Bridges Out of Poverty is a program aimed at people who are ready to think about how to get away from needing help. It utilizes an evidence-based curriculum and long-term mentoring to help program participants move out of poverty. A 16-week class helps students create plans and strategies that will help them achieve their goals. During and after the class, participants receive mentoring from both community members and Mission staff.

“Participants are recruited by Loretta Smith, who teaches the class, and [the participants’] case managers,” says Marlin-Warfield. “We look for people who are ‘stable’ in their situation and ready to take the next step on their journeys out of poverty.”

The important thing to know, says teacher Smith, is that “the program changes lives. Once an individual has an opportunity to understand the hows and whys of their situation, they tend to push forward to change their situation.”

For some participants, Bridges helps them communicate better with others. “I came into Bridges shy, scared, and broke,” says one participant. “Bridges [really helped] me in getting to know people … and brought me out of being shy. I have learned how to talk and work with people … And I’m learning how to save money.”

Often, Smith adds, individuals “want a change in their lives before Bridges, but they don’t know where to start. Bridges allows the individual to work through their situation, accomplish their goals and see they are not alone.”

“Before starting Bridges, my life was very different,” says another participant. “My self-esteem was extremely low. I blocked my husband and kids out. Now, while being in Bridges, I’ve regained that ‘old me’ back — motivated to look for work … My goal is to take care of my family.”

The change in the participants, says Smith, is palpable. “If they apply themselves, the changes are amazing to see as they gain confidence in themselves.”

Veterans and Health Initiatives Benefit, too

The Client Sustainability Campaign also is helping to fund Back Bay Mission’s community health initiative, which is geared toward teaching people to be good stewards of their health. Through classes and activities, participants learn about common health problems and preventive care. People with health issues also are supported through case management. The program helps to address and break through the barriers to good health.

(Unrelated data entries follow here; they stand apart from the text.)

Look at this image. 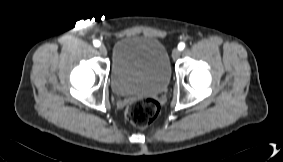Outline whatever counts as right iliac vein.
Listing matches in <instances>:
<instances>
[{"instance_id":"right-iliac-vein-1","label":"right iliac vein","mask_w":283,"mask_h":162,"mask_svg":"<svg viewBox=\"0 0 283 162\" xmlns=\"http://www.w3.org/2000/svg\"><path fill=\"white\" fill-rule=\"evenodd\" d=\"M99 51L102 55L106 56L107 55V48L104 45H101L99 47Z\"/></svg>"}]
</instances>
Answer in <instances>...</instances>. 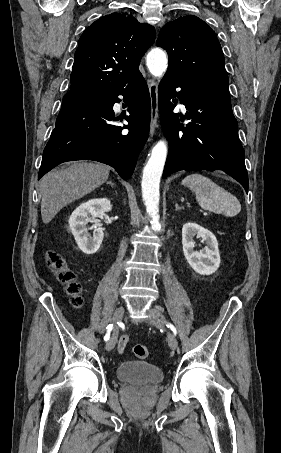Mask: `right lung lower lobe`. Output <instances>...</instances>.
Masks as SVG:
<instances>
[{"label":"right lung lower lobe","mask_w":281,"mask_h":453,"mask_svg":"<svg viewBox=\"0 0 281 453\" xmlns=\"http://www.w3.org/2000/svg\"><path fill=\"white\" fill-rule=\"evenodd\" d=\"M118 95L128 104L129 116H124L128 126L112 124L120 120L112 109L121 101ZM149 122L150 95L139 71L114 89L68 92L44 149L38 179L58 164L73 160L108 164L128 179L148 138Z\"/></svg>","instance_id":"1"}]
</instances>
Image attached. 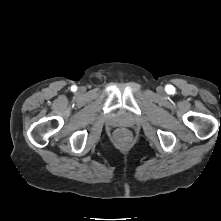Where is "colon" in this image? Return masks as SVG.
<instances>
[{
	"label": "colon",
	"mask_w": 221,
	"mask_h": 221,
	"mask_svg": "<svg viewBox=\"0 0 221 221\" xmlns=\"http://www.w3.org/2000/svg\"><path fill=\"white\" fill-rule=\"evenodd\" d=\"M129 138V132L126 129H120L116 132V140L119 143H126Z\"/></svg>",
	"instance_id": "5ec220e1"
}]
</instances>
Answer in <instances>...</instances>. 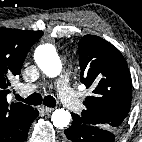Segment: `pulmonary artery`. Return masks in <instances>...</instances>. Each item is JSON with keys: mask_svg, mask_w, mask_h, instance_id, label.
Returning a JSON list of instances; mask_svg holds the SVG:
<instances>
[{"mask_svg": "<svg viewBox=\"0 0 142 142\" xmlns=\"http://www.w3.org/2000/svg\"><path fill=\"white\" fill-rule=\"evenodd\" d=\"M58 92L62 102L67 106L70 111H77L81 108V101L77 98L74 91L70 88L69 79L67 75L62 76L58 83ZM35 89V86H23V92H30Z\"/></svg>", "mask_w": 142, "mask_h": 142, "instance_id": "e3ab8cb5", "label": "pulmonary artery"}]
</instances>
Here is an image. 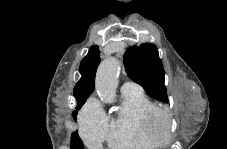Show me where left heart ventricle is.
Returning <instances> with one entry per match:
<instances>
[{
    "label": "left heart ventricle",
    "mask_w": 227,
    "mask_h": 149,
    "mask_svg": "<svg viewBox=\"0 0 227 149\" xmlns=\"http://www.w3.org/2000/svg\"><path fill=\"white\" fill-rule=\"evenodd\" d=\"M159 124L161 125V124H162V122L160 121V122H159Z\"/></svg>",
    "instance_id": "left-heart-ventricle-1"
}]
</instances>
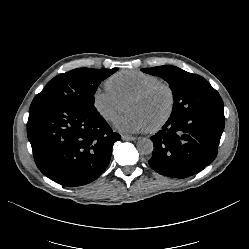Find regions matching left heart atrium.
<instances>
[{
    "instance_id": "39dd6f15",
    "label": "left heart atrium",
    "mask_w": 249,
    "mask_h": 249,
    "mask_svg": "<svg viewBox=\"0 0 249 249\" xmlns=\"http://www.w3.org/2000/svg\"><path fill=\"white\" fill-rule=\"evenodd\" d=\"M114 128L124 133H140L147 131L149 126L139 113L130 112L116 117Z\"/></svg>"
}]
</instances>
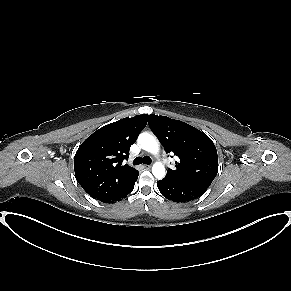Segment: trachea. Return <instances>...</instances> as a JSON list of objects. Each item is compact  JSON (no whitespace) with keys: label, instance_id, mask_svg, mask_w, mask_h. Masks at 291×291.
<instances>
[{"label":"trachea","instance_id":"3493384b","mask_svg":"<svg viewBox=\"0 0 291 291\" xmlns=\"http://www.w3.org/2000/svg\"><path fill=\"white\" fill-rule=\"evenodd\" d=\"M151 162H152L151 158L148 157V156H145V157H143V158H141V157H136V158L134 159V161H133V164H134V165H139V164L144 163V164L149 165V164H151Z\"/></svg>","mask_w":291,"mask_h":291}]
</instances>
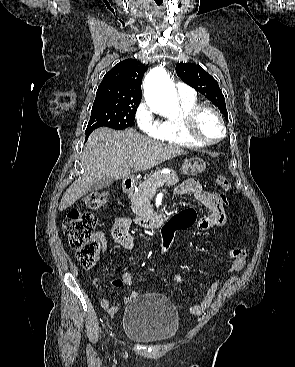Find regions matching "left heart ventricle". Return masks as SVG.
<instances>
[{"label":"left heart ventricle","mask_w":295,"mask_h":367,"mask_svg":"<svg viewBox=\"0 0 295 367\" xmlns=\"http://www.w3.org/2000/svg\"><path fill=\"white\" fill-rule=\"evenodd\" d=\"M198 130L200 135L208 140L216 139L222 133L219 121L211 112L208 111L201 114L198 123Z\"/></svg>","instance_id":"obj_1"}]
</instances>
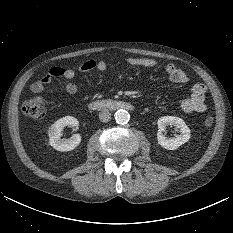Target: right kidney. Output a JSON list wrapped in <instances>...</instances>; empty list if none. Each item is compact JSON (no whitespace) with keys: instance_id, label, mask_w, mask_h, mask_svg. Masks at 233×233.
<instances>
[{"instance_id":"obj_1","label":"right kidney","mask_w":233,"mask_h":233,"mask_svg":"<svg viewBox=\"0 0 233 233\" xmlns=\"http://www.w3.org/2000/svg\"><path fill=\"white\" fill-rule=\"evenodd\" d=\"M78 125V120L73 116H65L57 120L48 130L50 145L58 151L74 150L81 142L80 134H74L69 139H61V136L64 127L75 126L78 129Z\"/></svg>"}]
</instances>
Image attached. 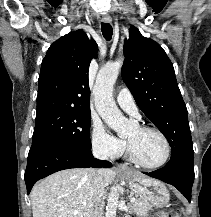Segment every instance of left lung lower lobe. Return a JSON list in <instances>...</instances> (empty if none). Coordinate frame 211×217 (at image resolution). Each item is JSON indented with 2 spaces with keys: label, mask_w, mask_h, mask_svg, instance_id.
<instances>
[{
  "label": "left lung lower lobe",
  "mask_w": 211,
  "mask_h": 217,
  "mask_svg": "<svg viewBox=\"0 0 211 217\" xmlns=\"http://www.w3.org/2000/svg\"><path fill=\"white\" fill-rule=\"evenodd\" d=\"M144 174L175 186L190 202L194 181V159L174 158L163 168Z\"/></svg>",
  "instance_id": "obj_1"
}]
</instances>
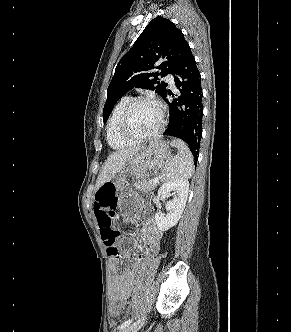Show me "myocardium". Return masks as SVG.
<instances>
[{
    "instance_id": "f54148a6",
    "label": "myocardium",
    "mask_w": 291,
    "mask_h": 332,
    "mask_svg": "<svg viewBox=\"0 0 291 332\" xmlns=\"http://www.w3.org/2000/svg\"><path fill=\"white\" fill-rule=\"evenodd\" d=\"M140 102H151L154 103L160 112V125L157 128V130L155 132H153L150 135H146V136H136L132 133H130V131L128 130V120H129V116L133 110V108ZM166 123H167V118H166V109L164 104L157 98L153 97V96H149V95H142V96H137L132 98L129 103L126 105V107L124 108L121 117H120V121H119V131L121 133V135L134 143H138V142H145V141H150L153 140L155 138H157L158 136H160V134L164 131L165 127H166Z\"/></svg>"
}]
</instances>
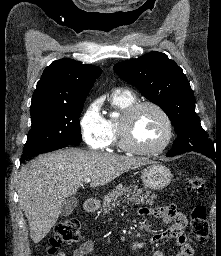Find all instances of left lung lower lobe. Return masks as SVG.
<instances>
[{"label": "left lung lower lobe", "mask_w": 221, "mask_h": 256, "mask_svg": "<svg viewBox=\"0 0 221 256\" xmlns=\"http://www.w3.org/2000/svg\"><path fill=\"white\" fill-rule=\"evenodd\" d=\"M191 151H195L198 153H201L209 158H211L212 160H219V151L215 150L214 148H209V147H202V146H192L189 149H171L168 153L167 156L168 157H173L176 155H180L186 152H191Z\"/></svg>", "instance_id": "obj_1"}]
</instances>
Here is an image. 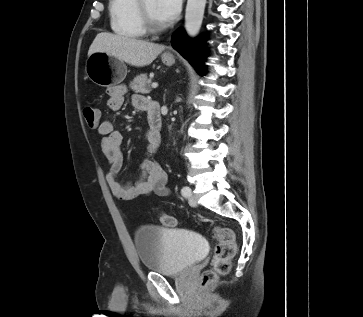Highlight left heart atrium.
Here are the masks:
<instances>
[{
	"label": "left heart atrium",
	"mask_w": 363,
	"mask_h": 317,
	"mask_svg": "<svg viewBox=\"0 0 363 317\" xmlns=\"http://www.w3.org/2000/svg\"><path fill=\"white\" fill-rule=\"evenodd\" d=\"M157 13L163 23L172 22L178 15L182 0H156Z\"/></svg>",
	"instance_id": "left-heart-atrium-1"
}]
</instances>
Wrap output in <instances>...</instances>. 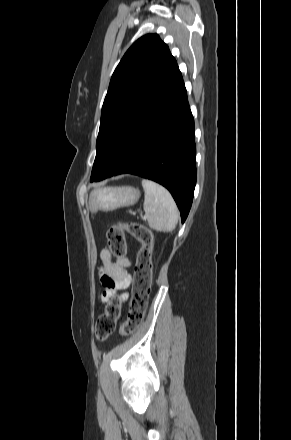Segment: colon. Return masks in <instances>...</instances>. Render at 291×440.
<instances>
[{
	"label": "colon",
	"mask_w": 291,
	"mask_h": 440,
	"mask_svg": "<svg viewBox=\"0 0 291 440\" xmlns=\"http://www.w3.org/2000/svg\"><path fill=\"white\" fill-rule=\"evenodd\" d=\"M124 229L141 243L137 254V261L134 269V287L127 320L122 324L120 333L129 335L133 333L142 323L148 297L152 286V252L153 238L151 233L138 224H125L122 222L111 225L107 231V240L110 251L115 258H124L127 253V245L124 236ZM113 287V282L106 283ZM120 315V300L111 296L104 308L103 313L95 323V335L100 340H105L113 332L115 323Z\"/></svg>",
	"instance_id": "5ec220e1"
}]
</instances>
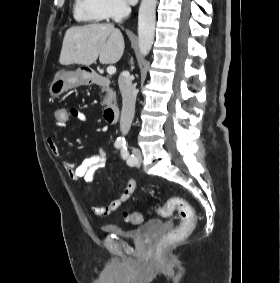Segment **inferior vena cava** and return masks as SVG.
Listing matches in <instances>:
<instances>
[{"label":"inferior vena cava","instance_id":"1","mask_svg":"<svg viewBox=\"0 0 280 283\" xmlns=\"http://www.w3.org/2000/svg\"><path fill=\"white\" fill-rule=\"evenodd\" d=\"M121 13L126 17L131 13V8L127 4H123ZM118 84L123 99L120 130L122 135H126L130 130L134 118L137 93L135 87L132 85L130 75L126 71L120 74Z\"/></svg>","mask_w":280,"mask_h":283}]
</instances>
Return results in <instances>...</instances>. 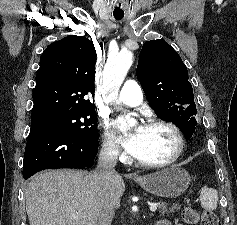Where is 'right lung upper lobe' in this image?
<instances>
[{
  "instance_id": "cb5924a9",
  "label": "right lung upper lobe",
  "mask_w": 237,
  "mask_h": 225,
  "mask_svg": "<svg viewBox=\"0 0 237 225\" xmlns=\"http://www.w3.org/2000/svg\"><path fill=\"white\" fill-rule=\"evenodd\" d=\"M96 51L84 36L70 35L50 44L40 58L31 122L93 109L85 96L94 92Z\"/></svg>"
}]
</instances>
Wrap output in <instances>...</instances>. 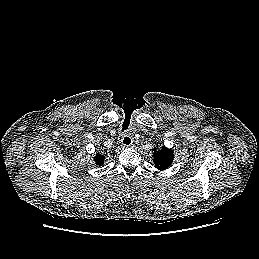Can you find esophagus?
I'll return each mask as SVG.
<instances>
[{"label":"esophagus","instance_id":"esophagus-1","mask_svg":"<svg viewBox=\"0 0 259 259\" xmlns=\"http://www.w3.org/2000/svg\"><path fill=\"white\" fill-rule=\"evenodd\" d=\"M121 143L124 147H131L133 145V139L129 135H124L121 139Z\"/></svg>","mask_w":259,"mask_h":259}]
</instances>
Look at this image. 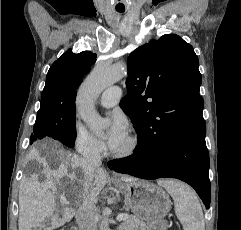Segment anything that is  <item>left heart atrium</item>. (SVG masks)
<instances>
[{
    "label": "left heart atrium",
    "mask_w": 241,
    "mask_h": 230,
    "mask_svg": "<svg viewBox=\"0 0 241 230\" xmlns=\"http://www.w3.org/2000/svg\"><path fill=\"white\" fill-rule=\"evenodd\" d=\"M110 119L105 139L108 147L115 150L127 137V120L119 112L113 113Z\"/></svg>",
    "instance_id": "39dd6f15"
}]
</instances>
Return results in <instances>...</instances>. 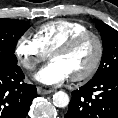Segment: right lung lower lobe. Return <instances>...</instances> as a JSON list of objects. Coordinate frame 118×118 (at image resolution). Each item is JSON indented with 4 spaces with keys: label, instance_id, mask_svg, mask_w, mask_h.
I'll return each mask as SVG.
<instances>
[{
    "label": "right lung lower lobe",
    "instance_id": "98d812e1",
    "mask_svg": "<svg viewBox=\"0 0 118 118\" xmlns=\"http://www.w3.org/2000/svg\"><path fill=\"white\" fill-rule=\"evenodd\" d=\"M19 66H0V118H25L37 94Z\"/></svg>",
    "mask_w": 118,
    "mask_h": 118
}]
</instances>
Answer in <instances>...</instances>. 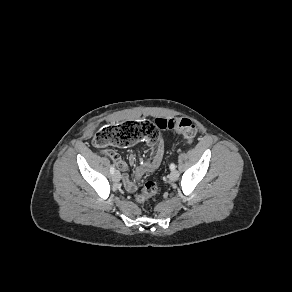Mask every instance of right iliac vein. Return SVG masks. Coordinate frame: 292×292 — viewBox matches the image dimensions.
I'll list each match as a JSON object with an SVG mask.
<instances>
[{
	"label": "right iliac vein",
	"mask_w": 292,
	"mask_h": 292,
	"mask_svg": "<svg viewBox=\"0 0 292 292\" xmlns=\"http://www.w3.org/2000/svg\"><path fill=\"white\" fill-rule=\"evenodd\" d=\"M121 179L120 173L118 171H116L113 175H112V180L114 182H119Z\"/></svg>",
	"instance_id": "63e3f726"
}]
</instances>
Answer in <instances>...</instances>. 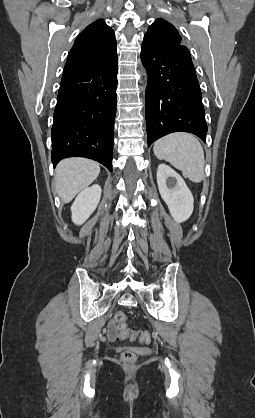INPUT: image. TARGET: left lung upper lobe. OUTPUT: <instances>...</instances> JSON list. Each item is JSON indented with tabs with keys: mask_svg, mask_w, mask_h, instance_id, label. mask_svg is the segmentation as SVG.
Returning a JSON list of instances; mask_svg holds the SVG:
<instances>
[{
	"mask_svg": "<svg viewBox=\"0 0 255 418\" xmlns=\"http://www.w3.org/2000/svg\"><path fill=\"white\" fill-rule=\"evenodd\" d=\"M143 43L157 50H171L184 46L177 29L163 19L155 20L149 26L147 33L144 35Z\"/></svg>",
	"mask_w": 255,
	"mask_h": 418,
	"instance_id": "5c2ea615",
	"label": "left lung upper lobe"
}]
</instances>
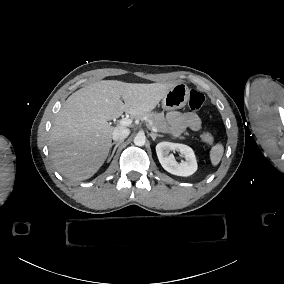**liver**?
Listing matches in <instances>:
<instances>
[{
    "label": "liver",
    "instance_id": "1",
    "mask_svg": "<svg viewBox=\"0 0 284 284\" xmlns=\"http://www.w3.org/2000/svg\"><path fill=\"white\" fill-rule=\"evenodd\" d=\"M176 85L102 80L77 90L51 128L48 146L54 166L74 181L91 178L110 155L115 127L108 121L124 112L134 117L149 114Z\"/></svg>",
    "mask_w": 284,
    "mask_h": 284
}]
</instances>
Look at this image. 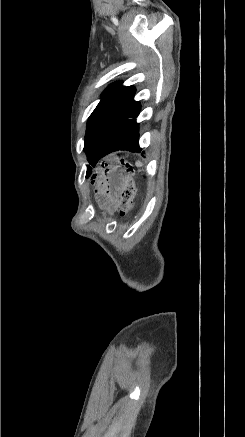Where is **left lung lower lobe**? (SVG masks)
<instances>
[{
	"label": "left lung lower lobe",
	"instance_id": "left-lung-lower-lobe-1",
	"mask_svg": "<svg viewBox=\"0 0 245 437\" xmlns=\"http://www.w3.org/2000/svg\"><path fill=\"white\" fill-rule=\"evenodd\" d=\"M139 112L140 104L139 102L134 101L125 115L113 127L103 147L97 155L96 161L92 164V167H94L102 157L114 151H141V148L138 144L139 129L135 120Z\"/></svg>",
	"mask_w": 245,
	"mask_h": 437
}]
</instances>
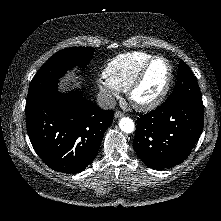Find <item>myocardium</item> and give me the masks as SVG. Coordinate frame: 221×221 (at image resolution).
Segmentation results:
<instances>
[{
    "instance_id": "1",
    "label": "myocardium",
    "mask_w": 221,
    "mask_h": 221,
    "mask_svg": "<svg viewBox=\"0 0 221 221\" xmlns=\"http://www.w3.org/2000/svg\"><path fill=\"white\" fill-rule=\"evenodd\" d=\"M159 59L163 60L166 63L167 68H168V75H167L165 85H164L163 89L161 90V92L154 99L147 101V102H140V101L136 100L135 92L139 88L141 83L143 82L144 77H145L149 67L152 65V63L154 61L159 60ZM172 79H173V68H172L170 61L162 55H154L142 65V67L139 69V71L137 72V74L133 78L132 82L130 83V85L127 89V97L129 99L130 103L137 110L144 111V112L151 111V110L157 108L166 98V96L170 90V87H171Z\"/></svg>"
}]
</instances>
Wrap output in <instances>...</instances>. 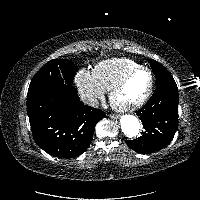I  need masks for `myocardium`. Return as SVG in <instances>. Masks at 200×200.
<instances>
[{"mask_svg": "<svg viewBox=\"0 0 200 200\" xmlns=\"http://www.w3.org/2000/svg\"><path fill=\"white\" fill-rule=\"evenodd\" d=\"M140 71H147L150 75V84L149 87L146 91V93L144 94V96L131 104H125V105H121L115 102V96L116 94L120 91V89L128 82V80L137 72ZM154 85H155V77H154V73L153 71L146 67V66H138L132 70H130L129 72H127L120 80H118L110 89V93H109V99L110 102L112 104V106L117 109L120 112H131L134 111L136 109L141 108L143 105L146 104V102L150 99L153 90H154Z\"/></svg>", "mask_w": 200, "mask_h": 200, "instance_id": "1", "label": "myocardium"}]
</instances>
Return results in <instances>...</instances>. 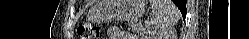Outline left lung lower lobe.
Wrapping results in <instances>:
<instances>
[{"label":"left lung lower lobe","instance_id":"left-lung-lower-lobe-1","mask_svg":"<svg viewBox=\"0 0 249 39\" xmlns=\"http://www.w3.org/2000/svg\"><path fill=\"white\" fill-rule=\"evenodd\" d=\"M174 3L180 9L183 17H185L186 16V1L185 0H174Z\"/></svg>","mask_w":249,"mask_h":39}]
</instances>
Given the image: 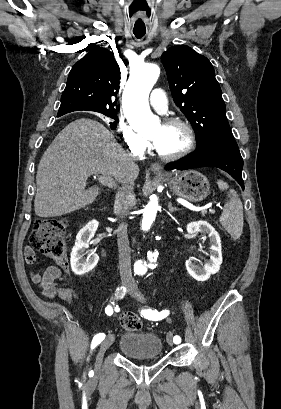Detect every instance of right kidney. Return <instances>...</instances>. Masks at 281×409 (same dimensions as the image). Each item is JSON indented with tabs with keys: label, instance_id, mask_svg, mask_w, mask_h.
Segmentation results:
<instances>
[{
	"label": "right kidney",
	"instance_id": "right-kidney-1",
	"mask_svg": "<svg viewBox=\"0 0 281 409\" xmlns=\"http://www.w3.org/2000/svg\"><path fill=\"white\" fill-rule=\"evenodd\" d=\"M98 221H89L76 235L75 245L71 251V267L75 275H86L96 267L99 257L92 251H86L98 229Z\"/></svg>",
	"mask_w": 281,
	"mask_h": 409
}]
</instances>
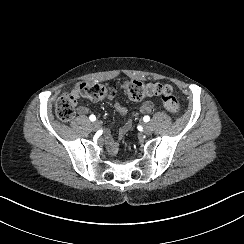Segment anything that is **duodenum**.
<instances>
[{"label": "duodenum", "mask_w": 244, "mask_h": 244, "mask_svg": "<svg viewBox=\"0 0 244 244\" xmlns=\"http://www.w3.org/2000/svg\"><path fill=\"white\" fill-rule=\"evenodd\" d=\"M112 147H115V143L114 142H112Z\"/></svg>", "instance_id": "1"}]
</instances>
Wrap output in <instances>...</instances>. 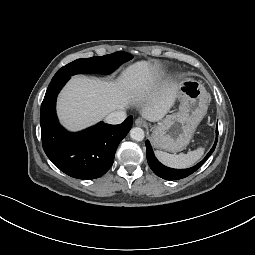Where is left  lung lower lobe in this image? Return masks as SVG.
<instances>
[{
	"mask_svg": "<svg viewBox=\"0 0 255 255\" xmlns=\"http://www.w3.org/2000/svg\"><path fill=\"white\" fill-rule=\"evenodd\" d=\"M217 138H218V127L216 129V140L215 143L212 147V149L209 151V153L206 155V157L199 162L197 165L187 168V169H172L168 168L164 165H162L154 156V153L152 151L150 142L147 140L146 141V156H147V161L152 169V171L158 175L159 177L166 179V180H178L185 178L191 174H193L195 171L199 169V167L208 159V157L213 153L216 144H217Z\"/></svg>",
	"mask_w": 255,
	"mask_h": 255,
	"instance_id": "obj_1",
	"label": "left lung lower lobe"
}]
</instances>
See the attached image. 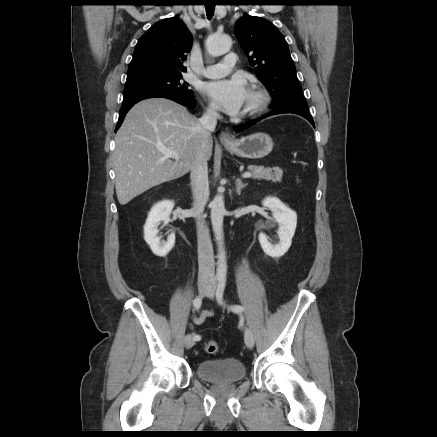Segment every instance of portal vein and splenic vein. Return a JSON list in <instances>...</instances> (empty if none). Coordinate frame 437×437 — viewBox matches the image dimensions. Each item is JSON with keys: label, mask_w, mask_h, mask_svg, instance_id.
<instances>
[{"label": "portal vein and splenic vein", "mask_w": 437, "mask_h": 437, "mask_svg": "<svg viewBox=\"0 0 437 437\" xmlns=\"http://www.w3.org/2000/svg\"><path fill=\"white\" fill-rule=\"evenodd\" d=\"M160 151H161V152L164 154V156L167 157V158H173V159H176V160L179 159V154H178L177 152L171 151V150L166 149V148H164V147H161V148H160ZM251 176H252V173H251V172H245V173L242 174V177H243V178H249V177H251Z\"/></svg>", "instance_id": "portal-vein-and-splenic-vein-1"}]
</instances>
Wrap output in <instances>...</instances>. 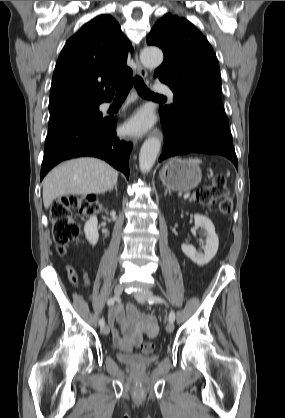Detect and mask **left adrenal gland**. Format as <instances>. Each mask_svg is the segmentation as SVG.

The Mission’s veterans support fund also is a focus of the campaign. It gives immediate help to veterans as they work their way to self-sustainability. Through simple acts, such as helping veterans fix their cars or buy clothes for a job interview, the program supports veterans in overcoming obstacles enroute to a better life.

Back Bay Mission hopes the campaign goal of $150,000 will be reached. Marlin-Warfield says that, so far, $80,000 has been raised. Of course, more financial support is always needed, he says, especially for these programs that daily help lift people out of the despair of poverty.

Learn more about the Client Sustainability Campaign.

Back Bay Mission has a proud history on Mississippi’s Gulf Coast that dates back to 1922, when members of First Evangelical Church in Biloxi — part of the Evanglical Synod of North America, a predecessor denomination to the United Church of Christ — began providing education, clothing, shoes, and medicine to the children of the Back Bay “fisher folk.” The CHHSM member continues today with its simple mission: to strengthen neighborhoods, seek justice, and transform lives.